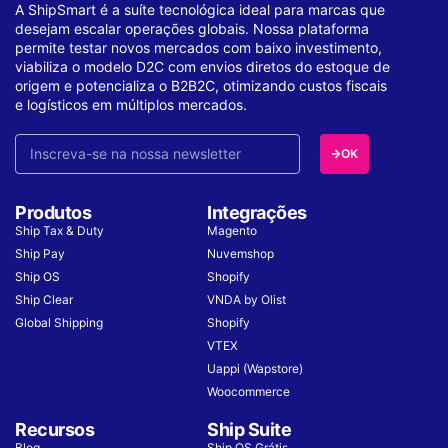
A ShipSmart é a suíte tecnológica ideal para marcas que
desejam escalar operações globais. Nossa plataforma
permite testar novos mercados com baixo investimento,
viabiliza o modelo D2C com envios diretos do estoque de
origem e potencializa o B2B2C, otimizando custos fiscais
e logísticos em múltiplos mercados.
OK
Produtos
Integrações
Ship Tax & Duty
Magento
Ship Pay
Nuvemshop
Ship OS
Shopify
Ship Clear
VNDA by Olist
Global Shipping
Shopify
VTEX
Uappi (Wapstore)
Woocommerce
Recursos
Ship Suite
Blog
Ship OS Grátis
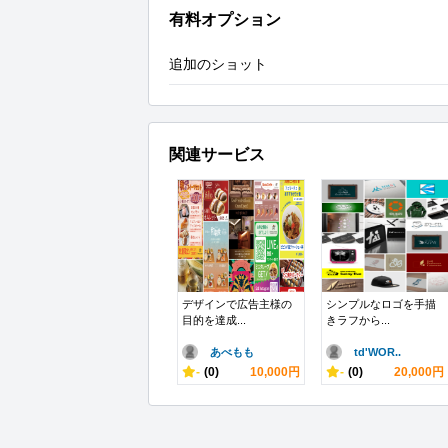
有料オプション
追加のショット
関連サービス
デザインで広告主様の
シンプルなロゴを手描
目的を達成...
きラフから...
あべもも
td'WOR..
-
(0)
10,000円
-
(0)
20,000円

*What needs to be done*
Each entry above should be copied word for word, with the images omitted.

*Expected output*
A ShipSmart é a suíte tecnológica ideal para marcas que
desejam escalar operações globais. Nossa plataforma
permite testar novos mercados com baixo investimento,
viabiliza o modelo D2C com envios diretos do estoque de
origem e potencializa o B2B2C, otimizando custos fiscais
e logísticos em múltiplos mercados.
OK
Produtos
Integrações
Ship Tax & Duty
Magento
Ship Pay
Nuvemshop
Ship OS
Shopify
Ship Clear
VNDA by Olist
Global Shipping
Shopify
VTEX
Uappi (Wapstore)
Woocommerce
Recursos
Ship Suite
Blog
Ship OS Grátis
有料オプション
追加のショット
関連サービス
デザインで広告主様の
シンプルなロゴを手描
目的を達成...
きラフから...
あべもも
td'WOR..
-
(0)
10,000円
-
(0)
20,000円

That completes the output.